* WHAT IS BEING ASKED:
The answer must reproduce all of the data below exactly and contain no images.

────────────────

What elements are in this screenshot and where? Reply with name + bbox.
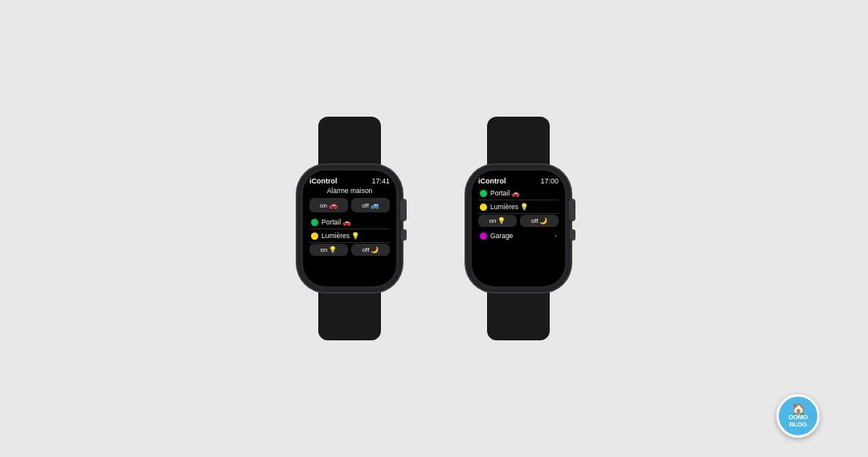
- watch-1-crown: [400, 199, 407, 221]
- watch-1-alarm-on-btn[interactable]: on 🚗: [309, 198, 348, 212]
- watch-2-button: [570, 229, 575, 241]
- watch-2-screen: iControl 17:00 Portail 🚗 Lumières 💡 on: [472, 171, 565, 286]
- watch-1-body: iControl 17:41 Alarme maison on 🚗 off 🚙: [297, 165, 402, 292]
- watch-1-alarm-off-emoji: 🚙: [371, 201, 379, 209]
- watch-1-alarm-off-btn[interactable]: off 🚙: [351, 198, 390, 212]
- watch-2-lumieres-dot: [480, 204, 487, 211]
- watch-1-screen: iControl 17:41 Alarme maison on 🚗 off 🚙: [303, 171, 396, 286]
- watch-1-lumieres-dot: [311, 233, 318, 240]
- watch-1-portail-dot: [311, 219, 318, 226]
- watch-2: iControl 17:00 Portail 🚗 Lumières 💡 on: [466, 117, 571, 340]
- domoblog-text: DomoBlog: [788, 414, 808, 429]
- watch-2-portail-item[interactable]: Portail 🚗: [478, 187, 559, 200]
- watch-1-lights-off-label: off: [362, 246, 370, 253]
- watch-2-lumieres-item[interactable]: Lumières 💡: [478, 200, 559, 214]
- watch-2-app-name: iControl: [478, 177, 506, 185]
- watch-1-alarm-toggle: on 🚗 off 🚙: [309, 198, 390, 212]
- watch-2-lights-on-btn[interactable]: on 💡: [478, 215, 517, 227]
- watch-2-portail-dot: [480, 190, 487, 197]
- watch-2-lights-on-emoji: 💡: [497, 217, 506, 224]
- watch-2-lumieres-label: Lumières 💡: [490, 203, 529, 211]
- watch-1-portail-label: Portail 🚗: [321, 218, 351, 226]
- watch-1-lights-toggle: on 💡 off 🌙: [309, 244, 390, 256]
- watch-2-lights-off-label: off: [531, 217, 538, 224]
- watch-2-header: iControl 17:00: [478, 177, 559, 185]
- watch-2-body: iControl 17:00 Portail 🚗 Lumières 💡 on: [466, 165, 571, 292]
- watch-1: iControl 17:41 Alarme maison on 🚗 off 🚙: [297, 117, 402, 340]
- watch-2-garage-item[interactable]: Garage ›: [478, 229, 559, 242]
- watch-2-portail-label: Portail 🚗: [490, 189, 520, 197]
- watch-1-lights-off-btn[interactable]: off 🌙: [351, 244, 390, 256]
- watch-1-band-bottom: [318, 292, 381, 340]
- watch-2-band-bottom: [487, 292, 550, 340]
- watch-1-lights-on-label: on: [321, 246, 328, 253]
- watch-1-subtitle: Alarme maison: [309, 187, 390, 195]
- watches-container: iControl 17:41 Alarme maison on 🚗 off 🚙: [297, 117, 571, 340]
- watch-1-app-name: iControl: [309, 177, 338, 185]
- watch-2-garage-dot: [480, 233, 487, 240]
- domoblog-badge: 🏠 DomoBlog: [776, 394, 820, 438]
- watch-1-lumieres-item[interactable]: Lumières 💡: [309, 229, 390, 243]
- domoblog-house-icon: 🏠: [792, 403, 805, 414]
- watch-1-band-top: [318, 117, 381, 165]
- watch-1-lights-off-emoji: 🌙: [371, 246, 379, 253]
- watch-1-header: iControl 17:41: [309, 177, 390, 185]
- watch-2-time: 17:00: [540, 177, 559, 185]
- watch-2-lights-on-label: on: [489, 217, 497, 224]
- watch-2-band-top: [487, 117, 550, 165]
- watch-2-lights-off-btn[interactable]: off 🌙: [520, 215, 559, 227]
- watch-1-lights-on-emoji: 💡: [329, 246, 337, 253]
- watch-1-lights-on-btn[interactable]: on 💡: [309, 244, 348, 256]
- watch-2-lights-toggle: on 💡 off 🌙: [478, 215, 559, 227]
- watch-1-portail-item[interactable]: Portail 🚗: [309, 216, 390, 229]
- watch-2-garage-chevron: ›: [555, 232, 557, 240]
- watch-1-alarm-on-emoji: 🚗: [329, 201, 338, 209]
- watch-2-lights-off-emoji: 🌙: [539, 217, 547, 224]
- watch-2-garage-label: Garage: [490, 232, 513, 240]
- watch-1-alarm-off-label: off: [362, 202, 369, 209]
- watch-1-lumieres-label: Lumières 💡: [321, 232, 360, 240]
- watch-1-button: [401, 229, 407, 241]
- watch-1-time: 17:41: [371, 177, 390, 185]
- watch-1-alarm-on-label: on: [320, 202, 327, 209]
- watch-2-crown: [569, 199, 575, 221]
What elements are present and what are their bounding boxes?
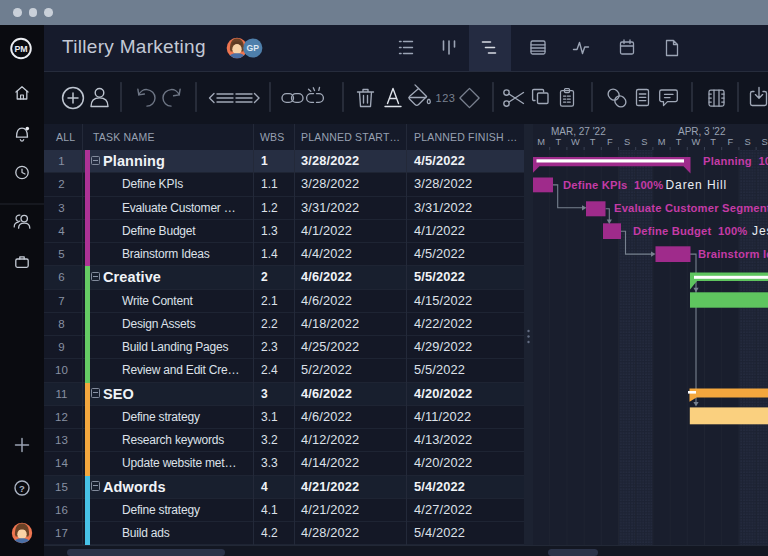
svg-text:GP: GP [247, 43, 260, 53]
svg-text:F: F [607, 137, 613, 147]
svg-text:PM: PM [14, 44, 27, 54]
svg-text:S: S [762, 137, 768, 147]
svg-text:Jessica: Jessica [752, 224, 768, 238]
svg-text:Define Budget 100%: Define Budget 100% [633, 225, 747, 237]
svg-text:S: S [641, 137, 647, 147]
svg-text:T: T [590, 137, 596, 147]
svg-text:W: W [692, 137, 701, 147]
svg-text:APR, 3 '22: APR, 3 '22 [678, 126, 726, 137]
svg-text:F: F [727, 137, 733, 147]
svg-text:123: 123 [436, 92, 456, 104]
svg-text:S: S [744, 137, 750, 147]
svg-text:?: ? [19, 483, 25, 494]
svg-text:T: T [710, 137, 716, 147]
svg-text:M: M [537, 137, 545, 147]
svg-text:W: W [571, 137, 580, 147]
svg-text:M: M [658, 137, 666, 147]
svg-text:T: T [676, 137, 682, 147]
svg-text:Planning 100%: Planning 100% [703, 155, 768, 167]
svg-text:S: S [624, 137, 630, 147]
svg-text:Define KPIs 100%: Define KPIs 100% [563, 179, 663, 191]
svg-text:Brainstorm Ideas 100%: Brainstorm Ideas 100% [698, 248, 768, 260]
svg-text:T: T [555, 137, 561, 147]
svg-text:MAR, 27 '22: MAR, 27 '22 [551, 126, 606, 137]
svg-text:Evaluate Customer Segment…: Evaluate Customer Segment… [614, 202, 768, 214]
svg-text:Daren Hill: Daren Hill [666, 178, 728, 192]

────────────────

* RESPONSE TO THIS EXERCISE:
What elements are in this screenshot and where? Reply with name + bbox.
- watch-1-crown: [400, 199, 407, 221]
- watch-1-alarm-on-btn[interactable]: on 🚗: [309, 198, 348, 212]
- watch-2-button: [570, 229, 575, 241]
- watch-2-screen: iControl 17:00 Portail 🚗 Lumières 💡 on: [472, 171, 565, 286]
- watch-1-body: iControl 17:41 Alarme maison on 🚗 off 🚙: [297, 165, 402, 292]
- watch-1-alarm-off-emoji: 🚙: [371, 201, 379, 209]
- watch-1-alarm-off-btn[interactable]: off 🚙: [351, 198, 390, 212]
- watch-2-lumieres-dot: [480, 204, 487, 211]
- watch-1-screen: iControl 17:41 Alarme maison on 🚗 off 🚙: [303, 171, 396, 286]
- watch-1-lumieres-dot: [311, 233, 318, 240]
- watch-1-portail-dot: [311, 219, 318, 226]
- watch-2: iControl 17:00 Portail 🚗 Lumières 💡 on: [466, 117, 571, 340]
- domoblog-text: DomoBlog: [788, 414, 808, 429]
- watch-2-portail-item[interactable]: Portail 🚗: [478, 187, 559, 200]
- watch-1-lights-off-label: off: [362, 246, 370, 253]
- watch-2-lumieres-item[interactable]: Lumières 💡: [478, 200, 559, 214]
- watch-2-app-name: iControl: [478, 177, 506, 185]
- watch-1-alarm-toggle: on 🚗 off 🚙: [309, 198, 390, 212]
- watch-2-lights-on-btn[interactable]: on 💡: [478, 215, 517, 227]
- watch-2-portail-dot: [480, 190, 487, 197]
- watch-2-lights-on-emoji: 💡: [497, 217, 506, 224]
- watch-2-lumieres-label: Lumières 💡: [490, 203, 529, 211]
- watch-1-portail-label: Portail 🚗: [321, 218, 351, 226]
- watch-1-lights-toggle: on 💡 off 🌙: [309, 244, 390, 256]
- watch-2-lights-off-label: off: [531, 217, 538, 224]
- watch-2-header: iControl 17:00: [478, 177, 559, 185]
- watch-2-body: iControl 17:00 Portail 🚗 Lumières 💡 on: [466, 165, 571, 292]
- watch-1: iControl 17:41 Alarme maison on 🚗 off 🚙: [297, 117, 402, 340]
- watch-2-garage-item[interactable]: Garage ›: [478, 229, 559, 242]
- watch-2-portail-label: Portail 🚗: [490, 189, 520, 197]
- watch-1-lights-off-btn[interactable]: off 🌙: [351, 244, 390, 256]
- watch-1-band-bottom: [318, 292, 381, 340]
- watch-2-band-bottom: [487, 292, 550, 340]
- watch-1-lights-on-label: on: [321, 246, 328, 253]
- watch-1-subtitle: Alarme maison: [309, 187, 390, 195]
- watches-container: iControl 17:41 Alarme maison on 🚗 off 🚙: [297, 117, 571, 340]
- watch-1-app-name: iControl: [309, 177, 338, 185]
- watch-2-garage-dot: [480, 233, 487, 240]
- domoblog-badge: 🏠 DomoBlog: [776, 394, 820, 438]
- watch-1-lumieres-item[interactable]: Lumières 💡: [309, 229, 390, 243]
- domoblog-house-icon: 🏠: [792, 403, 805, 414]
- watch-1-band-top: [318, 117, 381, 165]
- watch-1-lights-off-emoji: 🌙: [371, 246, 379, 253]
- watch-1-header: iControl 17:41: [309, 177, 390, 185]
- watch-2-time: 17:00: [540, 177, 559, 185]
- watch-2-lights-on-label: on: [489, 217, 497, 224]
- watch-2-band-top: [487, 117, 550, 165]
- watch-2-lights-off-btn[interactable]: off 🌙: [520, 215, 559, 227]
- watch-1-lights-on-emoji: 💡: [329, 246, 337, 253]
- watch-1-lights-on-btn[interactable]: on 💡: [309, 244, 348, 256]
- watch-2-lights-toggle: on 💡 off 🌙: [478, 215, 559, 227]
- watch-1-portail-item[interactable]: Portail 🚗: [309, 216, 390, 229]
- watch-2-garage-chevron: ›: [555, 232, 557, 240]
- watch-1-alarm-on-emoji: 🚗: [329, 201, 338, 209]
- watch-2-lights-off-emoji: 🌙: [539, 217, 547, 224]
- watch-2-garage-label: Garage: [490, 232, 513, 240]
- watch-1-alarm-off-label: off: [362, 202, 369, 209]
- watch-1-lumieres-label: Lumières 💡: [321, 232, 360, 240]
- watch-1-button: [401, 229, 407, 241]
- watch-1-time: 17:41: [371, 177, 390, 185]
- watch-1-alarm-on-label: on: [320, 202, 327, 209]
- watch-2-crown: [569, 199, 575, 221]
What elements are present and what are their bounding boxes?
svg-text:GP: GP [247, 43, 260, 53]
svg-text:F: F [607, 137, 613, 147]
svg-text:PM: PM [14, 44, 27, 54]
svg-text:S: S [762, 137, 768, 147]
svg-text:Jessica: Jessica [752, 224, 768, 238]
svg-text:Define Budget 100%: Define Budget 100% [633, 225, 747, 237]
svg-text:S: S [641, 137, 647, 147]
svg-text:T: T [590, 137, 596, 147]
svg-text:W: W [692, 137, 701, 147]
svg-text:APR, 3 '22: APR, 3 '22 [678, 126, 726, 137]
svg-text:F: F [727, 137, 733, 147]
svg-text:123: 123 [436, 92, 456, 104]
svg-text:S: S [744, 137, 750, 147]
svg-text:?: ? [19, 483, 25, 494]
svg-text:T: T [710, 137, 716, 147]
svg-text:M: M [537, 137, 545, 147]
svg-text:W: W [571, 137, 580, 147]
svg-text:M: M [658, 137, 666, 147]
svg-text:T: T [676, 137, 682, 147]
svg-text:Planning 100%: Planning 100% [703, 155, 768, 167]
svg-text:S: S [624, 137, 630, 147]
svg-text:Define KPIs 100%: Define KPIs 100% [563, 179, 663, 191]
svg-text:Brainstorm Ideas 100%: Brainstorm Ideas 100% [698, 248, 768, 260]
svg-text:T: T [555, 137, 561, 147]
svg-text:MAR, 27 '22: MAR, 27 '22 [551, 126, 606, 137]
svg-text:Evaluate Customer Segment…: Evaluate Customer Segment… [614, 202, 768, 214]
svg-text:Daren Hill: Daren Hill [666, 178, 728, 192]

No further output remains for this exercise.